Treasures and family history

I have always treasured special things.  I still have several toys - played with constantly throughout my childhood.  The Noah's Ark that my father made me, the Barbie doll size wooden table and chairs that were given to me before I was five, the china dolls tea set brought for me by my Grandfather (the only present he purchased himself) and so many books that were loved and re-read over and over.

To these personal treasures I have now added some family possessions.  The tiepin my Gran wore when she was working in one of the banking houses in London and her wedding present tea set (in pride of place displayed in a kitchen dresser unit).  Pencils that belonged to my Grandfather.  The notebook my Mother brought with her first wages (with some of the original pages)  The Rosary given to my Great Grandfather in Flanders at the end of the Great War by one of the liberated people.  Each one of these things is a link to my family and our history.  

These are calculators. One is pre decimal and  adds and subtracts in pounds, shillings and pence.  The other is a decimal calculator in the same style.

 Recently my Mother shared some of her collection of delights - with her memories of why they should be treasured.  With much of it Mothers recollections were essential to know each piece's true worth.  A cherry stone with 'the worlds smallest elephant' inside it. This had been carved from the cherry stone and has a carved stopper to prevent the elephant getting lost - this came from the Ideal Home Exhibition during the 1950's. 

Teeny tiny elephant carved from a cherry stone,

 A pair of frogs purchased in Bournemouth also in the 50's from BRANKSOME CERAMICS, these she told me were the only thing that She and my Dad could afford although what they wanted was everything in the showroom. 

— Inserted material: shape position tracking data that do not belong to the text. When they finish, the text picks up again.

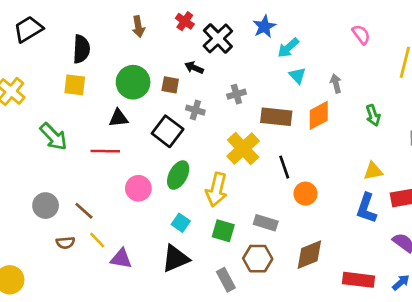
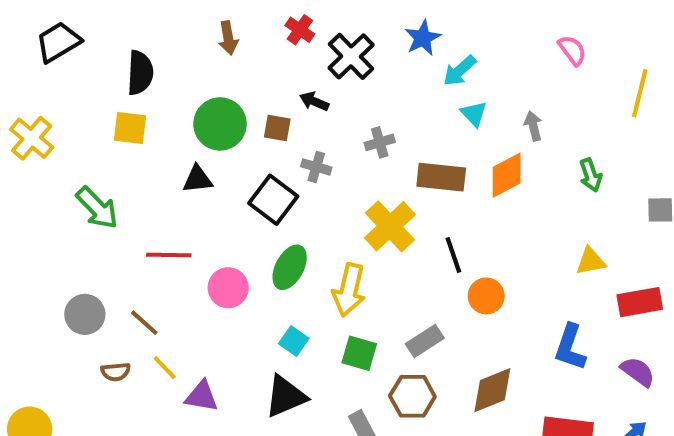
red line: (105, 151) -> (169, 255), moved
blue L-shape: (366, 208) -> (570, 347), moved
gray rectangle: (266, 223) -> (425, 341), turned -50

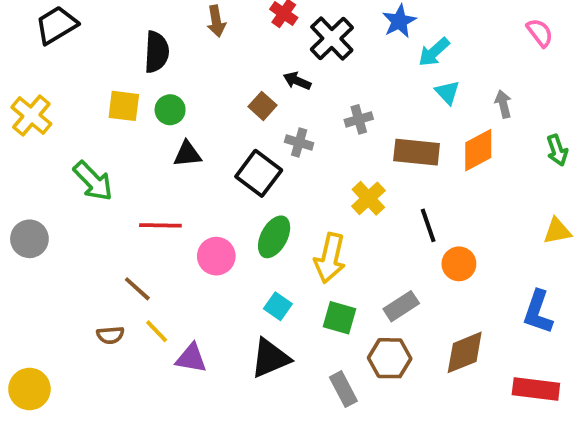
black semicircle: (140, 73) -> (157, 52), moved
green circle: (220, 124) -> (170, 110), moved, size x0.6
brown square: (277, 128) -> (262, 106), turned 32
yellow cross: (390, 226) -> (368, 198), size x0.7
gray circle: (85, 314) -> (29, 239), moved

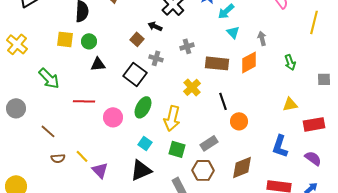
brown line: (137, 289) -> (48, 131), moved
purple triangle: (191, 358) -> (100, 170), turned 36

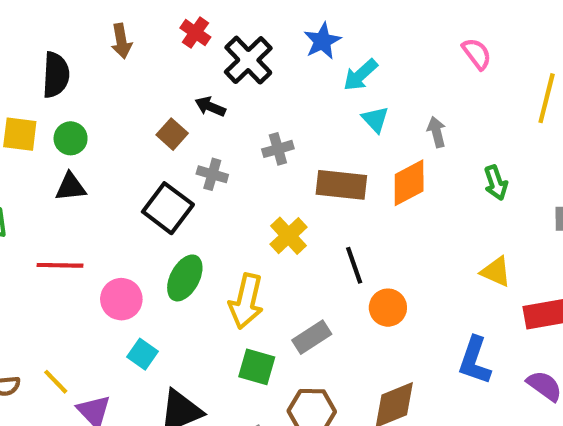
black triangle: (98, 64) -> (71, 187), moved
yellow triangle: (290, 104) -> (496, 272), turned 35
cyan square: (145, 143) -> (143, 354), moved
gray rectangle: (209, 143) -> (312, 337), moved

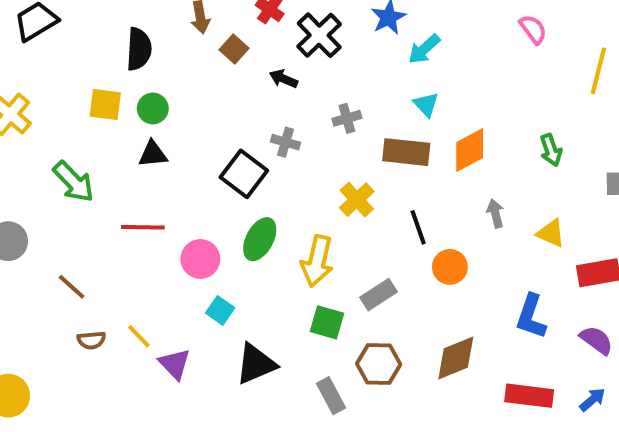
cyan triangle: (375, 119) -> (426, 104), moved
gray arrow: (437, 132) -> (495, 213), moved
brown square: (172, 134) -> (234, 49), moved

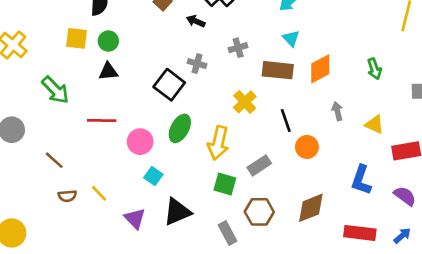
purple triangle: (175, 364) -> (135, 218), moved

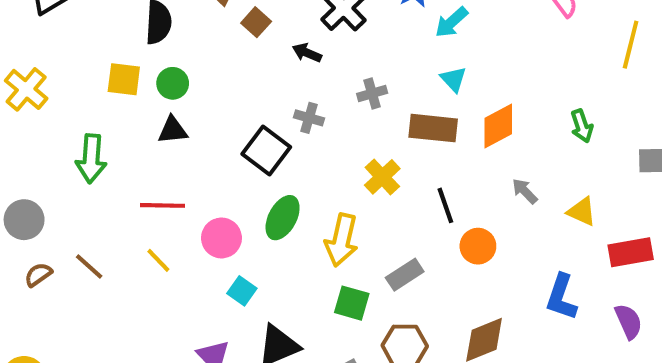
green arrow: (55, 90) -> (91, 159), turned 48
gray arrow: (337, 111) -> (525, 191), turned -30
yellow line: (99, 193) -> (158, 260), moved
brown semicircle: (67, 196) -> (38, 275), moved, turned 150
purple semicircle: (405, 196) -> (629, 321), turned 30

 A small heart shaped pendant that my elder brother and I had save our pocket money for and got for her from Woolworth's - over forty five years ago.  

There were items that had belonged to my Great Grandmother, circa 1900,   These included a small clear topped metal tin, an enamelled floral bracelet and a beautiful mother of pearl sewing kit case made in the shape of an egg.

 Something else that I am now proud to say I own is my mother's Civil Defence badge from the fifties.

Something that might have been thrown away unknowingly was a small pink plasticy looking elephant that had once been part of a necklace (given to my Mother by her Grandmother).